I, on the other hand, find German grammar much more difficult than Russian, particulary the cases. Perhaps my knowledge of the Polish language is what makes Russian cases easier to understand, and to 'feel' them. With Germen - I never really knew, I was constantly guessing. Another thing is, I had a wholly different attitude towards both of the languages, which might matter as well.

----------


## Agnetha

Not in vain Russian is called "Великий и могучий"...) I'm Russian-speaking. When I read different questions from those who study it, I sometimes fall in thoughts: foreigners have to understand the things, Russian don't even think about!)) I wish you all a lot of luck and patience in learning Russian!
I've been learning German for about 2 years and a half. Yeah, it's rather difficult too, but I believe that someday I will succeed.
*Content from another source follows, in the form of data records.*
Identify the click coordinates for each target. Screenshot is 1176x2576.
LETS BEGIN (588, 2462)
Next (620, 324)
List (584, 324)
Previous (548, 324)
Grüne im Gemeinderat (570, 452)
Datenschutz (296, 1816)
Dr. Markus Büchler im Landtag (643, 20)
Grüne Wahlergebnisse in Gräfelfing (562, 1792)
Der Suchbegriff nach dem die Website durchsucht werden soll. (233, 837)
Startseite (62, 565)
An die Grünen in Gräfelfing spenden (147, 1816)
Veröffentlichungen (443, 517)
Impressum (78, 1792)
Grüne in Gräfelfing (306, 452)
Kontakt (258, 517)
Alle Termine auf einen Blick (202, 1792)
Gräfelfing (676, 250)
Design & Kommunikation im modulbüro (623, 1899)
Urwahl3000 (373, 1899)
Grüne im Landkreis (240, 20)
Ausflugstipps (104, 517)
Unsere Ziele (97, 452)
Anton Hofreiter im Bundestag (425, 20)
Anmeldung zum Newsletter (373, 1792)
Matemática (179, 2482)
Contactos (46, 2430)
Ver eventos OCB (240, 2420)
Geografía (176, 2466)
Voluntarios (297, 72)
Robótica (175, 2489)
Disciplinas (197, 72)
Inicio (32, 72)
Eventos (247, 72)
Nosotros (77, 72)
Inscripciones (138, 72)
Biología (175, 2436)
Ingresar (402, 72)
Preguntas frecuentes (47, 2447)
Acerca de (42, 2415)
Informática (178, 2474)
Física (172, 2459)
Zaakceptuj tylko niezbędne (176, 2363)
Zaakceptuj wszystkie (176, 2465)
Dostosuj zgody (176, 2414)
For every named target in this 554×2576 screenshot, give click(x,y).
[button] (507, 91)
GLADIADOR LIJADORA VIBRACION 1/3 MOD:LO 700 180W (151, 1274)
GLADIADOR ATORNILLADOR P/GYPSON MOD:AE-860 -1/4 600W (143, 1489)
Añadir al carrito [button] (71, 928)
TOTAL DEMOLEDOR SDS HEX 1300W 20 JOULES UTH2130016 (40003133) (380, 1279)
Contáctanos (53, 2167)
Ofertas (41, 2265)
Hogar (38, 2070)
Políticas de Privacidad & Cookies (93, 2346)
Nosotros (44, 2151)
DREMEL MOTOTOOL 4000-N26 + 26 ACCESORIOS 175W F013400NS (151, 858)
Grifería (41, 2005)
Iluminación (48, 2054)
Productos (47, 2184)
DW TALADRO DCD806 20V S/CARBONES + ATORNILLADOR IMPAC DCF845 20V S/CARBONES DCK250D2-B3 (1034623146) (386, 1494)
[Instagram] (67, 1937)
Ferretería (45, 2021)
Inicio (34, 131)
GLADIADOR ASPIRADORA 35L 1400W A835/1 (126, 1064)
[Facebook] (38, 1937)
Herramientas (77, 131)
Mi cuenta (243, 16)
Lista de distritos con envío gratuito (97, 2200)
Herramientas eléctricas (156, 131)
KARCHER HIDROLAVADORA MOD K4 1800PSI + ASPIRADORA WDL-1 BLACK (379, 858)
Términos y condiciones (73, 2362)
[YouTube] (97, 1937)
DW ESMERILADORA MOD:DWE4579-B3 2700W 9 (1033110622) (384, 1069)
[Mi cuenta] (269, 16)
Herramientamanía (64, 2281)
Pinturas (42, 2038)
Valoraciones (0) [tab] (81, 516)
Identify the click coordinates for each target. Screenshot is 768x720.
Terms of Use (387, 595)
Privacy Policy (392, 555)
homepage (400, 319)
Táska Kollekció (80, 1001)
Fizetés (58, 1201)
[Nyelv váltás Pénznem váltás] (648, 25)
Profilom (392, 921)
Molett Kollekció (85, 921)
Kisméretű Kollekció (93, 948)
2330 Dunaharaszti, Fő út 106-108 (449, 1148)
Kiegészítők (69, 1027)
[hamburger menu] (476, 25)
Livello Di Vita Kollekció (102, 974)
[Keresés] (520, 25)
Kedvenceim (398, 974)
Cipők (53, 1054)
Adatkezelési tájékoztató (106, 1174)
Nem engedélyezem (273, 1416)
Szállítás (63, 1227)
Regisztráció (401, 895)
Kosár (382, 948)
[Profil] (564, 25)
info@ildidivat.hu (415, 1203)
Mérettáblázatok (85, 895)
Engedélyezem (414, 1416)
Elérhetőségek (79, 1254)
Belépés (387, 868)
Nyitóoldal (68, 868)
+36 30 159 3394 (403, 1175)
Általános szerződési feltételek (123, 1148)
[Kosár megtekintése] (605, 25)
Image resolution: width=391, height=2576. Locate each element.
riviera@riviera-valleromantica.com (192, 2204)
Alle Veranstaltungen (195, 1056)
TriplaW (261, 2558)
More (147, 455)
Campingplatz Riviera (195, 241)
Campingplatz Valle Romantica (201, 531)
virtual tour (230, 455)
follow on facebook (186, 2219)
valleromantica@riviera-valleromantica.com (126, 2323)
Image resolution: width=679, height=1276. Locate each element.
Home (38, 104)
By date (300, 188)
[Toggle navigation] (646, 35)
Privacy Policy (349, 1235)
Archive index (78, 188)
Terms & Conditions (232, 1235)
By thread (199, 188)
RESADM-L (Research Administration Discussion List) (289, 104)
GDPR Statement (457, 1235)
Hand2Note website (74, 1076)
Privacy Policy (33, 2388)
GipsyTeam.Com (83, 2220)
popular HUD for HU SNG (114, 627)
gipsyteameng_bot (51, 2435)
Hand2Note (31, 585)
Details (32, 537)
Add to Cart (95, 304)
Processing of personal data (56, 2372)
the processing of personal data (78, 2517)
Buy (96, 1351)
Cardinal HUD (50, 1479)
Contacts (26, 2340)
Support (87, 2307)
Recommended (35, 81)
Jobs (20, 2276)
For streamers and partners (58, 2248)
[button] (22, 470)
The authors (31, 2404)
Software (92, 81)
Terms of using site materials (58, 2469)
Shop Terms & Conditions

I'm looking forward to that day, when I speak German fluently and correctly)

----------


## bitpicker

German is my native language, but looking at the grammatical structures of German and Russian I'd be hard-pressed to say which is harder. The Russian verb system, for instance, is a lot easier than the German one. No past tense to speak of, no passive to speak of, no grammatical subjunctive (only an auxiliary verb бы) etc. German has three different past tenses and two future tenses, each with six conjugational forms and in both active and passive, and two subjunctive conjugations in addition to a subjunctive using an auxiliary verb. 
Cases may be slightly easier in German than in Russian. German articles and when to use them seem to be awfully hard for Russians, at least.  ::  Verb aspect is absent from German. Compounding (glueing words together to form new words) is practically an art form in German.  
I suppose we can call it even.  ::  
Robin  *Сообщения о выражении Lernen, lernen und nochmals lernen отрезаны в отдельную тему.* *Die Beiträge über den Ausdruck „Lernen, lernen und nochmals lernen“ wurden in ein neues Thema ausgelagert.*

----------


## sperk

Russian...no contest. I thought German was difficult until I studied Russian. Funny thing, I gave up on German but persevered with Russian.  :fool"

----------